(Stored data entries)
★ ★ ★ ★
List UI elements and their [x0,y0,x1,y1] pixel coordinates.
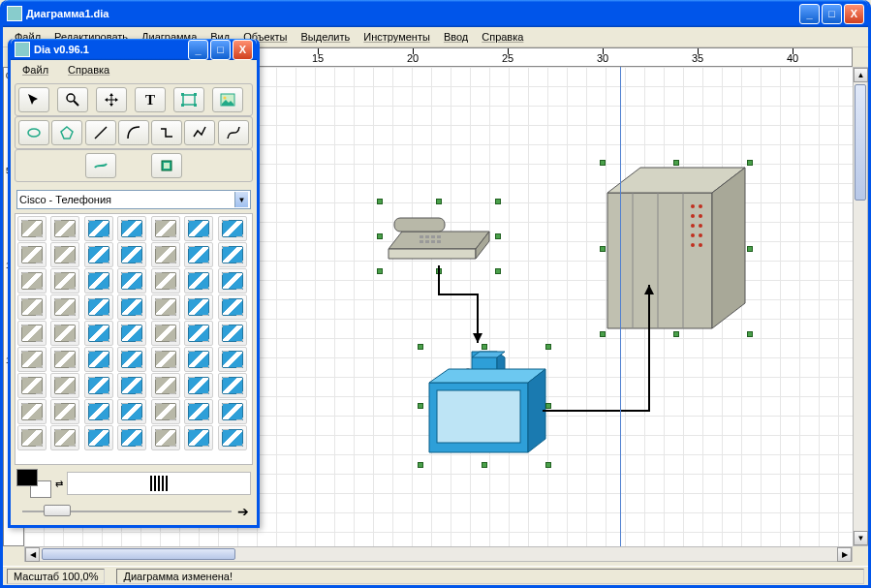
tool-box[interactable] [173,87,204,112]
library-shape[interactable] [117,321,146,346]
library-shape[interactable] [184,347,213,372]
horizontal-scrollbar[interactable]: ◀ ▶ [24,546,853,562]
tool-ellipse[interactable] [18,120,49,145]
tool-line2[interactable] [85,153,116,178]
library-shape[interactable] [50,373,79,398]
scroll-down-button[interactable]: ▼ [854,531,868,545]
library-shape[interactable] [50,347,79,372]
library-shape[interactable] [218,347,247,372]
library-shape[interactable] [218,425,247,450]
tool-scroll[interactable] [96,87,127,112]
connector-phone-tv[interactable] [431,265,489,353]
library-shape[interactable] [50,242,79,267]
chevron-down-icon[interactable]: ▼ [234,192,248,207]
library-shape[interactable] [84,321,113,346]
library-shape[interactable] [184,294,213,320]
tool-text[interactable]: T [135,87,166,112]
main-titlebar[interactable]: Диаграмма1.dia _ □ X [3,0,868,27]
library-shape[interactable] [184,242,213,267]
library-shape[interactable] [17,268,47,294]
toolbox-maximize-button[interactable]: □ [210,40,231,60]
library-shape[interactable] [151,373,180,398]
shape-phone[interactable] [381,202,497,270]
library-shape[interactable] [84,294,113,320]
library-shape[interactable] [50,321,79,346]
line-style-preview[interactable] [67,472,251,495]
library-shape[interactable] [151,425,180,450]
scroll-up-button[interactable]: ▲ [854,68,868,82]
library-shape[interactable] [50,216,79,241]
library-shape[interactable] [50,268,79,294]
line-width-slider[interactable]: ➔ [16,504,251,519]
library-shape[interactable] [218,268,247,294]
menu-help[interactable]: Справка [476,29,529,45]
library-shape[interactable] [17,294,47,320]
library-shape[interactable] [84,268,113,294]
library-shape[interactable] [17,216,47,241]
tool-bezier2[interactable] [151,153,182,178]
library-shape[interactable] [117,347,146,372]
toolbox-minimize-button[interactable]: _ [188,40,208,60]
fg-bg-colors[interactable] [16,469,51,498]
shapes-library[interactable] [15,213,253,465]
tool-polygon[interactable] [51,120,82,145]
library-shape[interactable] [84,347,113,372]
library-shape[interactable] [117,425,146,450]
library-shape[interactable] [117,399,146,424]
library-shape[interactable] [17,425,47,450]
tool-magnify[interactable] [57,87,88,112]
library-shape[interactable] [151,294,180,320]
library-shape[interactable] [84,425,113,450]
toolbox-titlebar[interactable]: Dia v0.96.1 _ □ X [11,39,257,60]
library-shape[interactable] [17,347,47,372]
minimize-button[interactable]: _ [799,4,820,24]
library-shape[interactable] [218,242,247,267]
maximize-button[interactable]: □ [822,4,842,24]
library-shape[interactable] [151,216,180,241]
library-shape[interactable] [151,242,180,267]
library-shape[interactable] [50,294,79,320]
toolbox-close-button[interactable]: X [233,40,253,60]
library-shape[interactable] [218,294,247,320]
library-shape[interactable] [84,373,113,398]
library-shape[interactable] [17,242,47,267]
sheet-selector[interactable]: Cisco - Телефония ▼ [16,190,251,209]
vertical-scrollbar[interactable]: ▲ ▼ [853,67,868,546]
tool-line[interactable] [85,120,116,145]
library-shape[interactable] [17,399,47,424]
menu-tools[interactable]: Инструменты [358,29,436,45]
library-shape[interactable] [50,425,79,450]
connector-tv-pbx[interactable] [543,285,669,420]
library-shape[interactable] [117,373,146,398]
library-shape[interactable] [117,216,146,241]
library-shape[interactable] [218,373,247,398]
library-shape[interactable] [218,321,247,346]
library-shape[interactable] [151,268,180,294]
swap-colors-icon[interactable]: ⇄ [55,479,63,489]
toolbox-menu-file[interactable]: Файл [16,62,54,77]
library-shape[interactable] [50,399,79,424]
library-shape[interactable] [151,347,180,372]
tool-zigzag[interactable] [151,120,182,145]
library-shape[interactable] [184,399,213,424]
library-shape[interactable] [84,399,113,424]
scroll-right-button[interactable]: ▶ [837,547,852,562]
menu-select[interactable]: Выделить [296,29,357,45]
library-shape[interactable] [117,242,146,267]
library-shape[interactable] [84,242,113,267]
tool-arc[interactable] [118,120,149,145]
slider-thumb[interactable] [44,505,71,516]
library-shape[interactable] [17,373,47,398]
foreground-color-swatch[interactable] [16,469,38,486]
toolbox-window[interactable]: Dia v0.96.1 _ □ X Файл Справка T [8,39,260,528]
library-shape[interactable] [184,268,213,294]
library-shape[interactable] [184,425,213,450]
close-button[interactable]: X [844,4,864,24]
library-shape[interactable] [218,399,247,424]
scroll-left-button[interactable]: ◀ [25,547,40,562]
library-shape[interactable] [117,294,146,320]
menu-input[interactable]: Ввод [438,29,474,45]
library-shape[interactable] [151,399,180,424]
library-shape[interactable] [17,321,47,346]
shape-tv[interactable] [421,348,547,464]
★ ★ ★ ★
→ INSTRUCTIONS TO FOLLOW: Give back every entry verbatim. No pictures belong in the copy.

→ YOUR RESPONSE:
List UI elements and their [x0,y0,x1,y1] pixel coordinates.
tool-box[interactable] [173,87,204,112]
library-shape[interactable] [117,321,146,346]
library-shape[interactable] [184,347,213,372]
horizontal-scrollbar[interactable]: ◀ ▶ [24,546,853,562]
tool-ellipse[interactable] [18,120,49,145]
tool-line2[interactable] [85,153,116,178]
library-shape[interactable] [50,373,79,398]
scroll-down-button[interactable]: ▼ [854,531,868,545]
library-shape[interactable] [50,347,79,372]
library-shape[interactable] [218,347,247,372]
library-shape[interactable] [218,425,247,450]
tool-scroll[interactable] [96,87,127,112]
connector-phone-tv[interactable] [431,265,489,353]
library-shape[interactable] [50,242,79,267]
chevron-down-icon[interactable]: ▼ [234,192,248,207]
library-shape[interactable] [84,321,113,346]
library-shape[interactable] [184,294,213,320]
tool-text[interactable]: T [135,87,166,112]
main-titlebar[interactable]: Диаграмма1.dia _ □ X [3,0,868,27]
library-shape[interactable] [184,242,213,267]
library-shape[interactable] [17,268,47,294]
toolbox-maximize-button[interactable]: □ [210,40,231,60]
library-shape[interactable] [151,373,180,398]
shape-phone[interactable] [381,202,497,270]
library-shape[interactable] [84,294,113,320]
library-shape[interactable] [50,321,79,346]
line-style-preview[interactable] [67,472,251,495]
library-shape[interactable] [151,425,180,450]
scroll-up-button[interactable]: ▲ [854,68,868,82]
library-shape[interactable] [50,216,79,241]
library-shape[interactable] [50,268,79,294]
line-width-slider[interactable]: ➔ [16,504,251,519]
library-shape[interactable] [218,268,247,294]
menu-help[interactable]: Справка [476,29,529,45]
library-shape[interactable] [17,294,47,320]
library-shape[interactable] [84,268,113,294]
library-shape[interactable] [17,216,47,241]
tool-bezier2[interactable] [151,153,182,178]
library-shape[interactable] [117,347,146,372]
toolbox-minimize-button[interactable]: _ [188,40,208,60]
fg-bg-colors[interactable] [16,469,51,498]
shapes-library[interactable] [15,213,253,465]
tool-polygon[interactable] [51,120,82,145]
library-shape[interactable] [84,347,113,372]
library-shape[interactable] [117,425,146,450]
library-shape[interactable] [117,399,146,424]
library-shape[interactable] [17,425,47,450]
tool-magnify[interactable] [57,87,88,112]
library-shape[interactable] [151,294,180,320]
library-shape[interactable] [84,425,113,450]
toolbox-titlebar[interactable]: Dia v0.96.1 _ □ X [11,39,257,60]
library-shape[interactable] [17,347,47,372]
minimize-button[interactable]: _ [799,4,820,24]
library-shape[interactable] [218,242,247,267]
maximize-button[interactable]: □ [822,4,842,24]
library-shape[interactable] [151,216,180,241]
library-shape[interactable] [151,242,180,267]
library-shape[interactable] [50,294,79,320]
toolbox-close-button[interactable]: X [233,40,253,60]
library-shape[interactable] [218,294,247,320]
library-shape[interactable] [84,373,113,398]
library-shape[interactable] [17,242,47,267]
sheet-selector[interactable]: Cisco - Телефония ▼ [16,190,251,209]
vertical-scrollbar[interactable]: ▲ ▼ [853,67,868,546]
tool-line[interactable] [85,120,116,145]
library-shape[interactable] [17,399,47,424]
menu-tools[interactable]: Инструменты [358,29,436,45]
library-shape[interactable] [50,425,79,450]
connector-tv-pbx[interactable] [543,285,669,420]
library-shape[interactable] [117,373,146,398]
library-shape[interactable] [117,216,146,241]
library-shape[interactable] [218,373,247,398]
library-shape[interactable] [218,321,247,346]
library-shape[interactable] [151,268,180,294]
swap-colors-icon[interactable]: ⇄ [55,479,63,489]
toolbox-menu-file[interactable]: Файл [16,62,54,77]
library-shape[interactable] [50,399,79,424]
library-shape[interactable] [151,347,180,372]
tool-zigzag[interactable] [151,120,182,145]
library-shape[interactable] [184,399,213,424]
library-shape[interactable] [84,399,113,424]
scroll-right-button[interactable]: ▶ [837,547,852,562]
menu-select[interactable]: Выделить [296,29,357,45]
library-shape[interactable] [117,242,146,267]
library-shape[interactable] [84,242,113,267]
tool-arc[interactable] [118,120,149,145]
slider-thumb[interactable] [44,505,71,516]
library-shape[interactable] [17,373,47,398]
foreground-color-swatch[interactable] [16,469,38,486]
toolbox-window[interactable]: Dia v0.96.1 _ □ X Файл Справка T [8,39,260,528]
library-shape[interactable] [184,268,213,294]
library-shape[interactable] [184,425,213,450]
close-button[interactable]: X [844,4,864,24]
library-shape[interactable] [218,399,247,424]
scroll-left-button[interactable]: ◀ [25,547,40,562]
library-shape[interactable] [117,294,146,320]
menu-input[interactable]: Ввод [438,29,474,45]
library-shape[interactable] [151,399,180,424]
library-shape[interactable] [17,321,47,346]
shape-tv[interactable] [421,348,547,464]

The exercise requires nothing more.